■ What this task involves: Search the records below for the word "Hollywood". Pull out each line that has it.

■ The data:

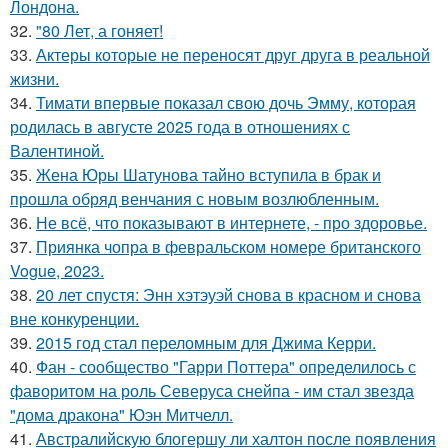
Лондона.
32.
"80 Лет, а гоняет!
33.
Актеры которые не переносят друг друга в реальной
жизни.
34.
Тимати впервые показал свою дочь Эмму, которая
родилась в августе 2025 года в отношениях с
Валентиной.
35.
Жена Юры Шатунова тайно вступила в брак и
прошла обряд венчания с новым возлюбленным.
36.
Не всё, что показывают в интернете, - про здоровье.
37.
Приянка чопра в февральском номере британского
Vogue, 2023.
38.
20 лет спустя: Энн хэтэуэй снова в красном и снова
вне конкуренции.
39.
2015 год стал переломным для Джима Керри.
40.
Фан - сообщество "Гарри Поттера" определилось с
фаворитом на роль Северуса снейпа - им стал звезда
"дома дракона" Юэн Митчелл.
41.
Австралийскую блогершу ли халтон после появления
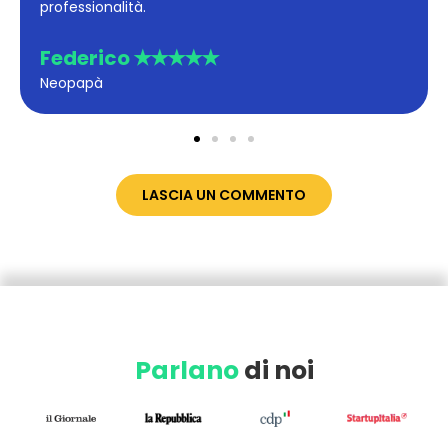
Sara ✭✭✭✭✭
Neomamma
LASCIA UN COMMENTO
Parlano
di noi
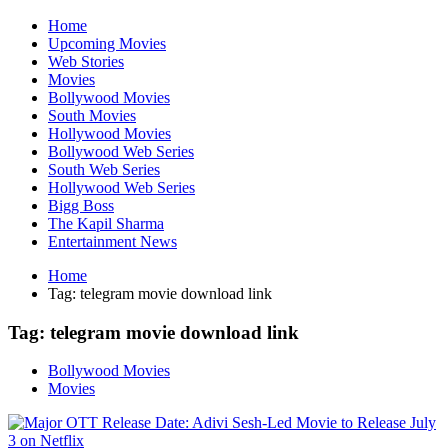
Home
Upcoming Movies
Web Stories
Movies
Bollywood Movies
South Movies
Hollywood Movies
Bollywood Web Series
South Web Series
Hollywood Web Series
Bigg Boss
The Kapil Sharma
Entertainment News
Home
Tag:
telegram movie download link
Tag:
telegram movie download link
Bollywood Movies
Movies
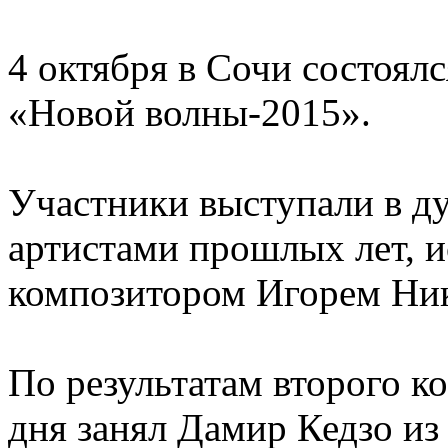
4 октября в Сочи состоял
«Новой волны-2015».
Участники выступали в ду
артистами прошлых лет, и
композитором Игорем Ни
По результатам второго к
дня занял Дамир Кедзо из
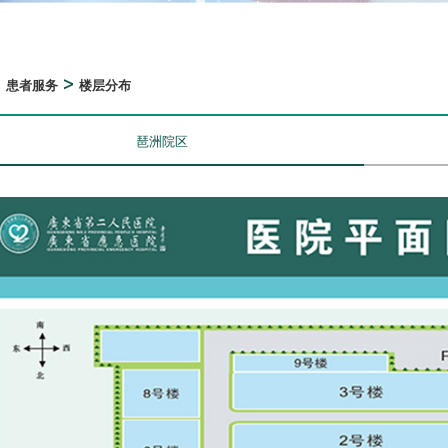
>
>
患者服务
楼层分布
琶洲院区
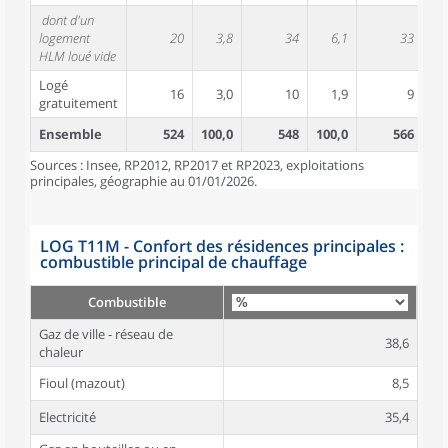
dont d'un
logement
20
3,8
34
6,1
33
HLM loué vide
Logé
16
3,0
10
1,9
9
gratuitement
Ensemble
524
100,0
548
100,0
566
10
Sources : Insee, RP2012, RP2017 et RP2023, exploitations
principales, géographie au 01/01/2026.
LOG T11M - Confort des résidences principales :
combustible principal de chauffage
Combustible
Gaz de ville - réseau de
38,6
chaleur
Fioul (mazout)
8,5
Electricité
35,4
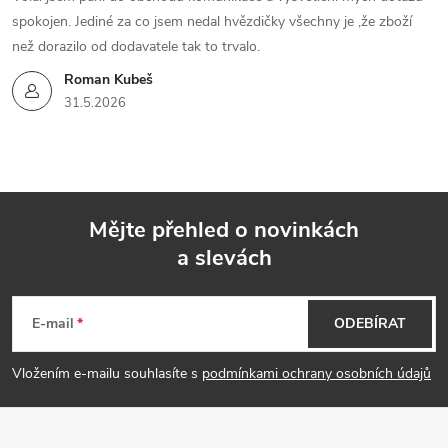
spokojen. Jediné za co jsem nedal hvězdičky všechny je ,že zboží
než dorazilo od dodavatele tak to trvalo.
Roman Kubeš
31.5.2026
Mějte přehled o novinkách
a slevách
Z
á
E-mail
ODEBÍRAT
p
Vložením e-mailu souhlasíte s
podmínkami ochrany osobních údajů
a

■ Answer space:
Hollywood Movies
Hollywood Web Series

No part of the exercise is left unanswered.